Aioli Spread

So many cooking/food shows on the Food Network have chefs that rave about ailoi for their foods. Here are two recipes which I’m using:


2 medium garlic cloves
1 teaspoon Dijon mustard
1 large egg
1/2 cup extra-virgin olive oil
1/2 cup grapeseed or vegetable oil
2 teaspoons freshly squeezed lemon juice


Place the garlic, mustard, and egg in the bowl of a food processor fitted with a blade attachment. Process until evenly combined, about 10 seconds.
With the motor running, slowly add the olive oil in a thin stream, followed by the grapeseed or vegetable oil, until completely combined, about 2 minutes. Stop the processor, add the lemon juice, season with salt, and pulse until thoroughly mixed. Stop and scrape down the sides of the bowl with a rubber spatula, then pulse until all ingredients are evenly incorporated. Let sit for at least 30 minutes before using.

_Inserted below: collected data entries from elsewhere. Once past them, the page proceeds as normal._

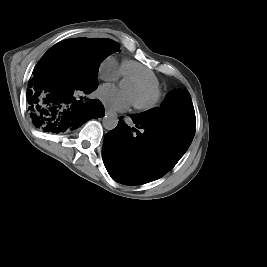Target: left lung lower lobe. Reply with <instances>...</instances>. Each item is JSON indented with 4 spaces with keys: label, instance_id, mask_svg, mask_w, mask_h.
<instances>
[{
    "label": "left lung lower lobe",
    "instance_id": "0a47b994",
    "mask_svg": "<svg viewBox=\"0 0 267 267\" xmlns=\"http://www.w3.org/2000/svg\"><path fill=\"white\" fill-rule=\"evenodd\" d=\"M130 117L141 132L120 119L104 138L102 156L115 181L138 185L156 180L171 170L193 137L176 128L146 124L133 115Z\"/></svg>",
    "mask_w": 267,
    "mask_h": 267
}]
</instances>
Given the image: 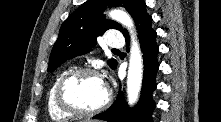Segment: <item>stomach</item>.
<instances>
[{"mask_svg": "<svg viewBox=\"0 0 221 122\" xmlns=\"http://www.w3.org/2000/svg\"><path fill=\"white\" fill-rule=\"evenodd\" d=\"M82 122H93V121L85 120V121H82Z\"/></svg>", "mask_w": 221, "mask_h": 122, "instance_id": "1", "label": "stomach"}]
</instances>
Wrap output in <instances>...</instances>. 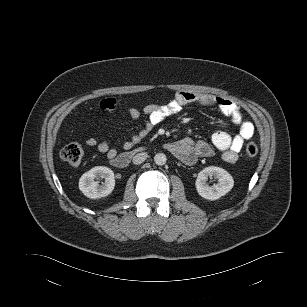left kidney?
Instances as JSON below:
<instances>
[{"label":"left kidney","mask_w":307,"mask_h":307,"mask_svg":"<svg viewBox=\"0 0 307 307\" xmlns=\"http://www.w3.org/2000/svg\"><path fill=\"white\" fill-rule=\"evenodd\" d=\"M209 177H214L218 182L213 186H209L207 184ZM195 185L201 197L207 200H217L233 188L234 180L223 168L210 166L198 173Z\"/></svg>","instance_id":"5707ae66"}]
</instances>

Refrigerate in a container with a tightfitting lid for up to 3 days.

A Simplified Version:


1/2 cup mayonnaise (I use Hellman’s Light)
1 teaspoon finely chopped garlic
1 tablespoon lemon juice
1/2 teaspoon hot sauce
2 tablespoons fresh, chopped coriander
salt, to taste
fresh ground pepper, to taste


  1. Whisk all ingredients in a bowl.
  2. Refrigerate for at least 1 hour before using.